Why can't I exclude a directory using find - bash

I attempting to run a command on all subdirectories in a directory using find and -exec, however on one of the directories, the user the script runs under does not have adequate permissions and I get an error (permission denied). I am attempting to ignore the directory using either ! -path or using -prune. Neither of these methods work. I have tried both of the commands down below.
I have tried every combination of subDirToExclude— with and without ./ at the beginning, with and without /* at the end. I've tried relative path, full path and every single combination of all of them that you can think of to try and match this path, but it simply does not work. The man page is unhelpful and no suggestions from any related questions on this forum produce any useful results. Why do none of the methods suggested in the man page work? How can this actually be done?
find /path/to/dir -maxdepth 1 -type d ! -path "subDirToExclude" -exec somecommand {} +
find /path/to/dir -maxdepth 1 -type d -path "subDirToExclude" -prune -o -exec somecommand {} +
find: ‘/path/to/dir/subDirToExclude’: Permission denied

The argument to the -path option should be a full pathname, not just the name of the directory. Use -name if you just want to match the name of the directory.
find /path/to/dir -maxdepth 1 -type d ! -name "subDirToExclude" -exec somecommand {} +
You could also do this without using find at all, since you're not recursing into subdirectories because of -maxdepth 1.
shopt -s extglob
somecommand /path/to/dir /path/to/dir/!(subDirToExclude)/
Putting / at the end of the filename makes the wildcard only match directories. Actually, this will also match symbolic links to directories; if that's a problem, you can't use this solution.

Related

Trying to find files containing an identifier, then move them to a new directory within terminal

I'm a beginner with this stuff and seem to be running into an issue.
Basically, I have many files with names containing a keyword (let's call it "Category1") within a directory. For example:
ABC-Category1-XYZ.txt
I'm trying to move them from a directory into another directory with the same name as the keyword.
I started with this:
find /path_A -name "*Category1*" -exec mv {} /path_A/Category1 \;
It spit out something like this:
mv: rename /path_A/Category1 to /path_A/Category1/Category1: Invalid
Argument
So I did some fiddling and hypothesized that the problem was caused by the command trying to move the directory Category1 into itself(maybe).
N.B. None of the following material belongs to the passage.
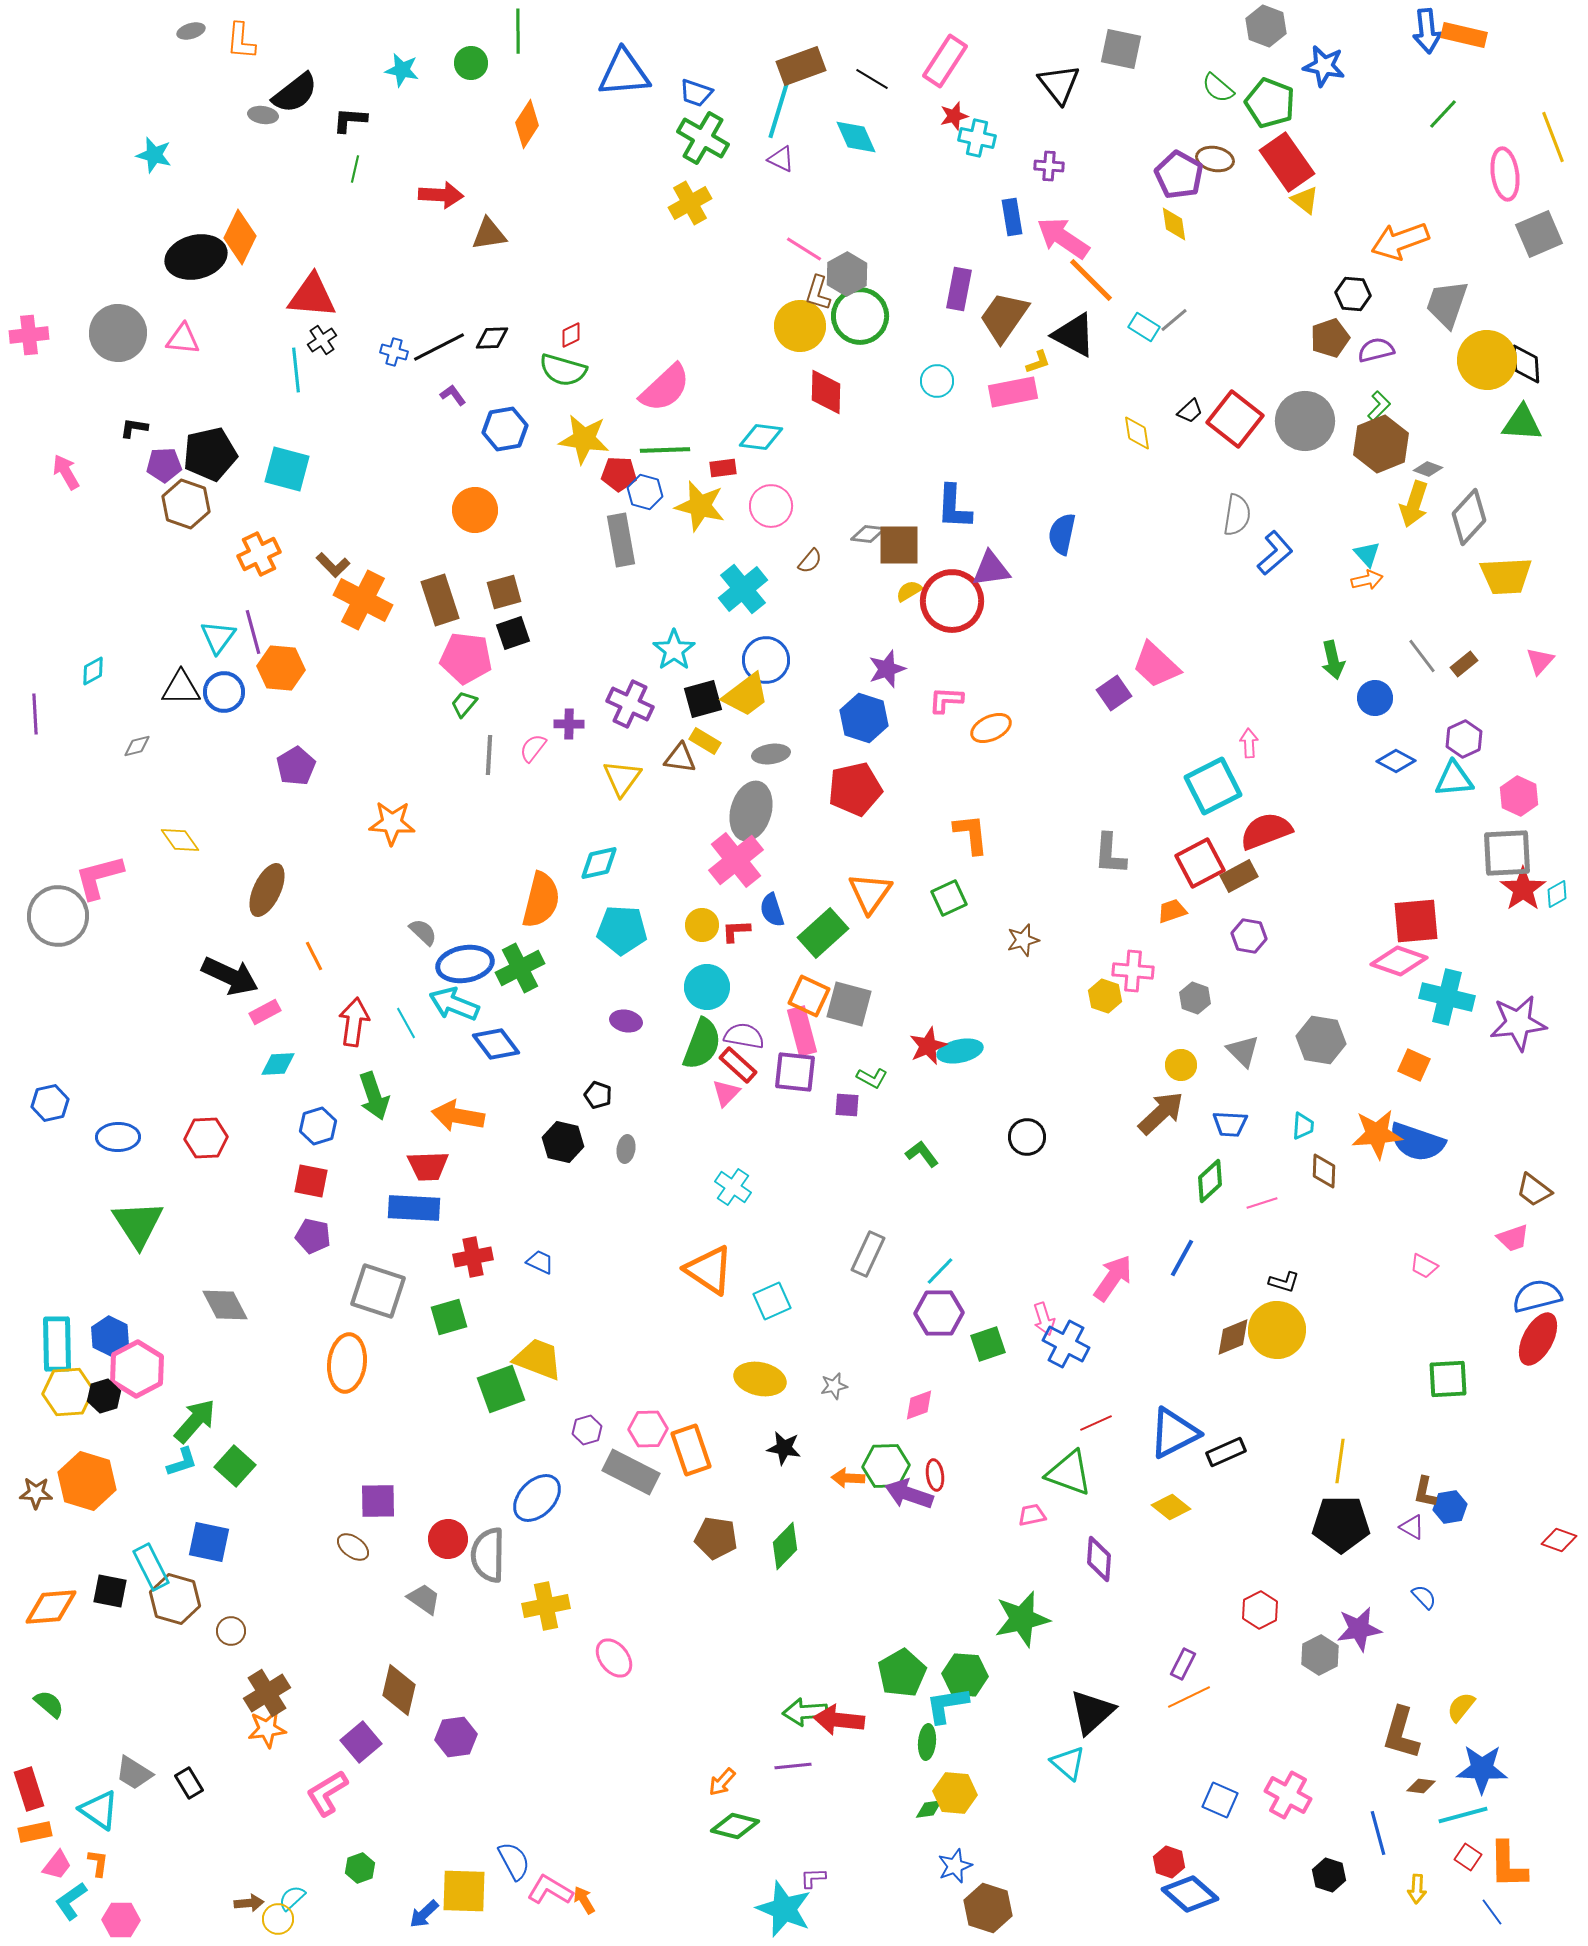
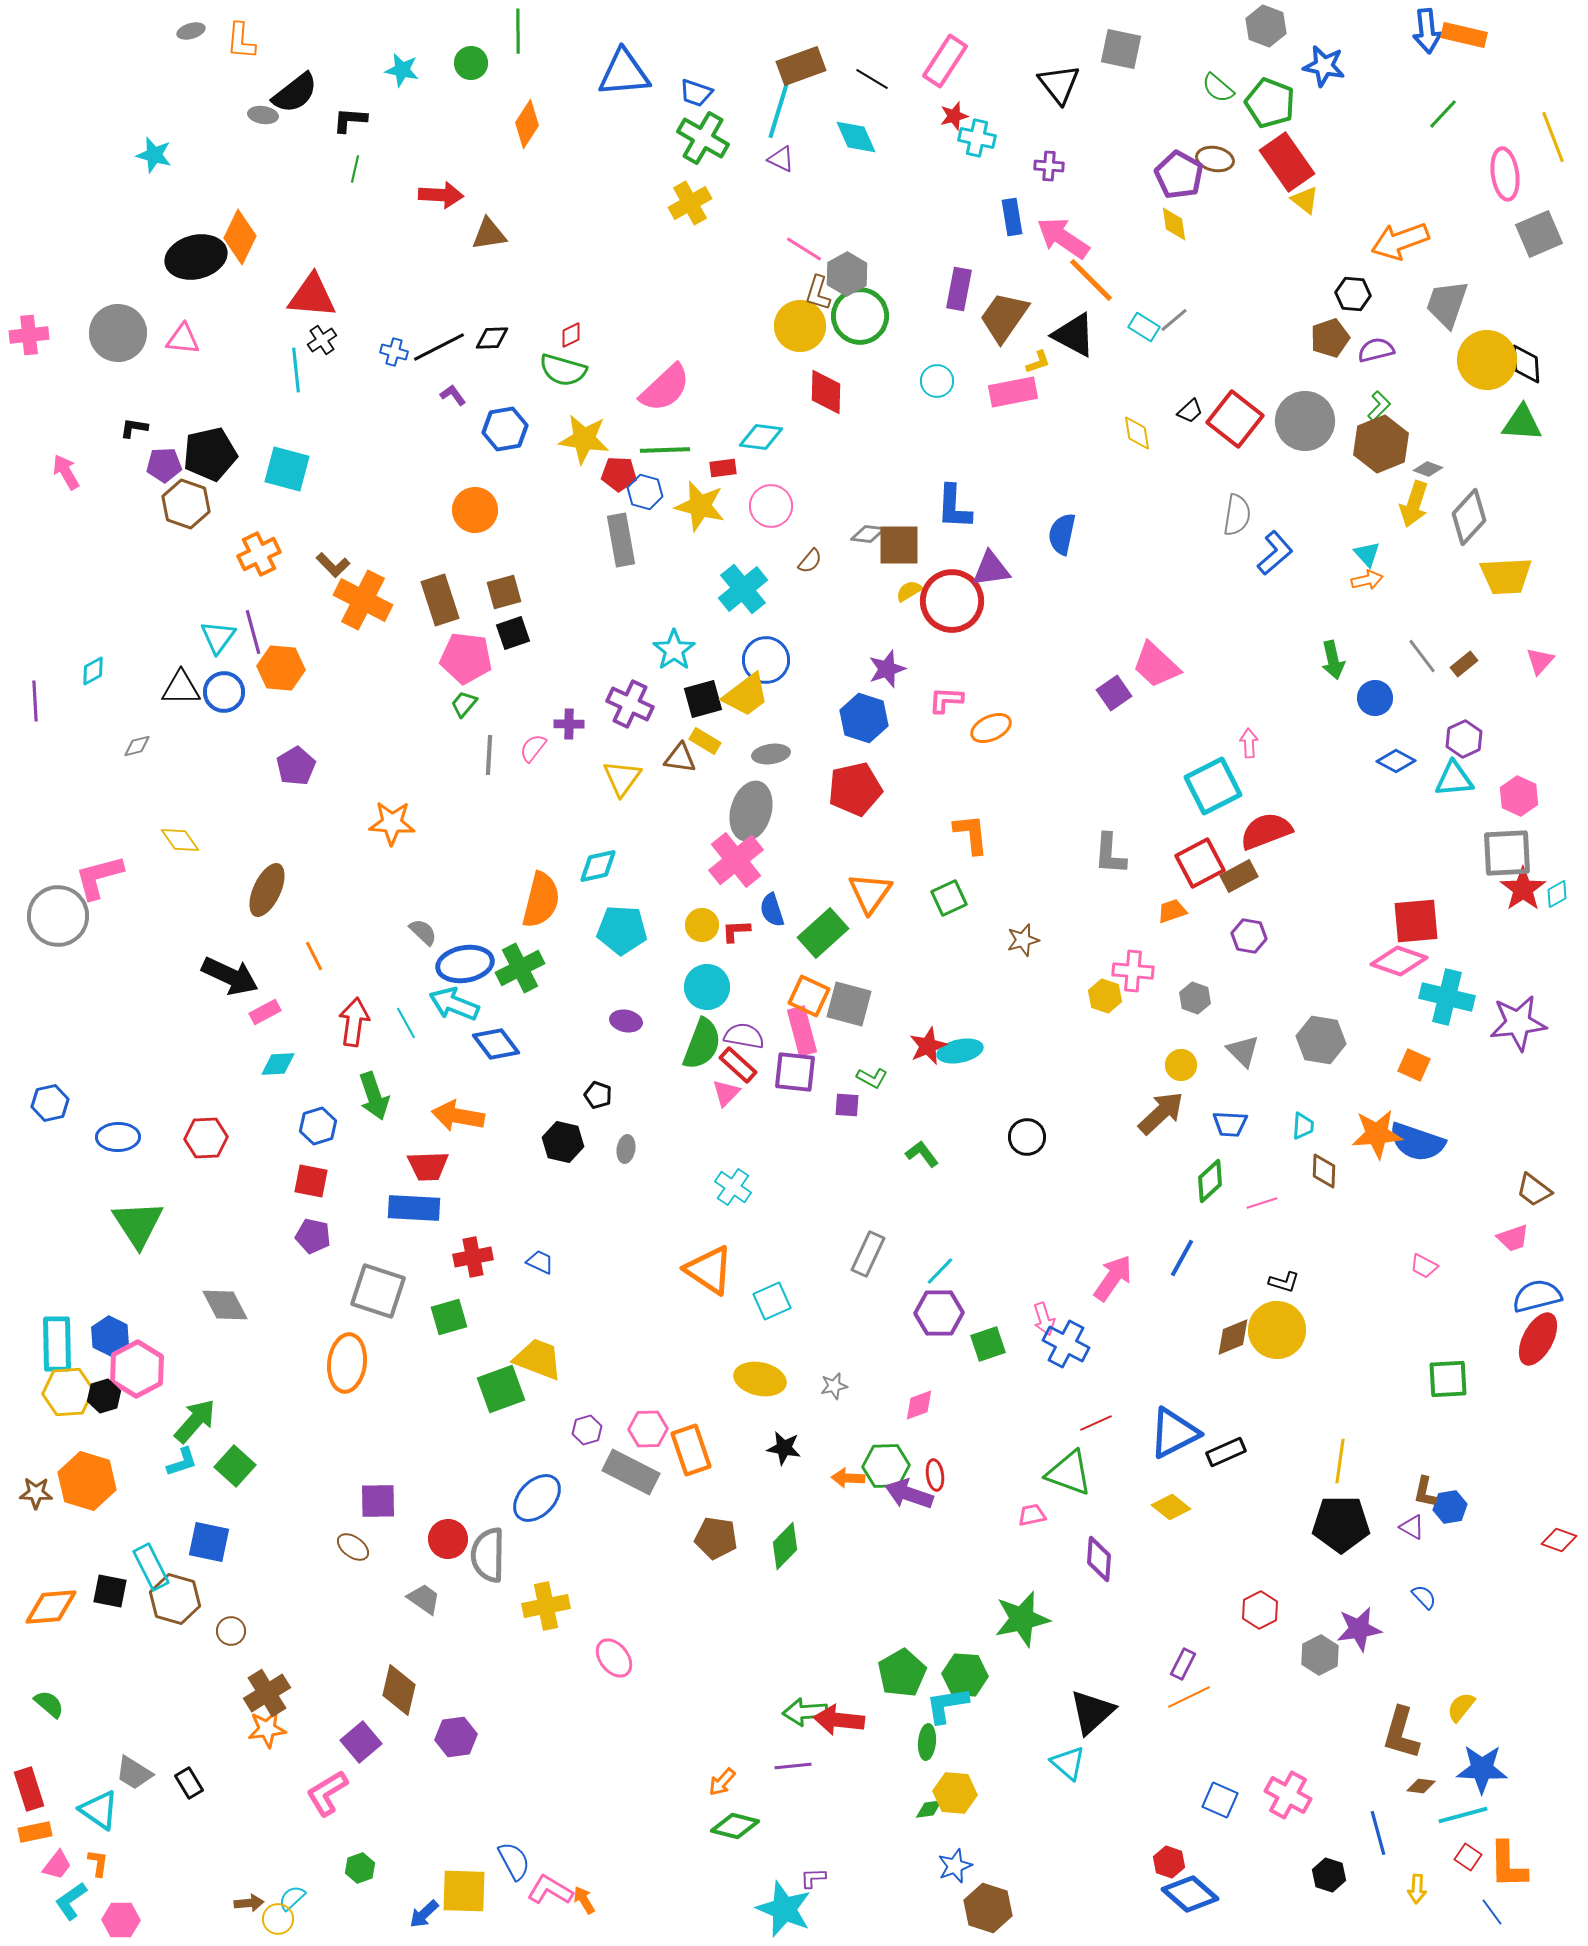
purple line at (35, 714): moved 13 px up
cyan diamond at (599, 863): moved 1 px left, 3 px down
I decided to exclude directories from the search so it would only attempt to move files. I came up with this:
find /path_A -name "*Category1*" \(! -type d \) -exec mv {} /path_A/Category1 \;
This did move the files from their original location to where I wanted them, but it still gave me something like:
mv: /path_A/Category1/ABC-Category1-XYZ.txt and
/path_A/Category1/ABC-Category1-XYZ.txt are identical
I'm no expert, so I could be wrong... but I believe the command is trying to find and move the files from their original directory, then find them again. The directory Category1 is a subdirectory of the starting point, /path_A, So i believe it is finding the files it just moved in the directory Category1 and attempting to move them again.
Can anyone help me fix this issue?
You are creating new files that find tries to process. Safest approach is to move them somewhere else not in the path_A you are searching with find.
Or you can use prune to ignore that directory if you don't have any other directory matching:
find /path_A -name '*Category1*' -prune -type f -exec mv {} /path_A/Category1/ \;
Although another post has been accepted, let me post a proper answer.
Would you please try:
find /path_A -name 'Category1' -prune -o -type f -name '*Category1*' -exec mv -- {} /path_A/Category1/ \;
The option -prune is rather a command than a condition. It tells find to
ignore the directory tree specified by the conditions before -prune.
In this case it excludes the directory Category1 from the search.
The following -o is logical OR and may be interpreted something like instead or else. The order of the options makes difference.
Please be noticed the 1st category1 is the directory name to exclude and the 2nd *Category1* is the filenames to find.
If you are not sure which files are the result of find, try to execute:
find /path_A -name 'Category1' -prune -o -type f -name '*Category1*' -print
then tweak the options to see the change of output.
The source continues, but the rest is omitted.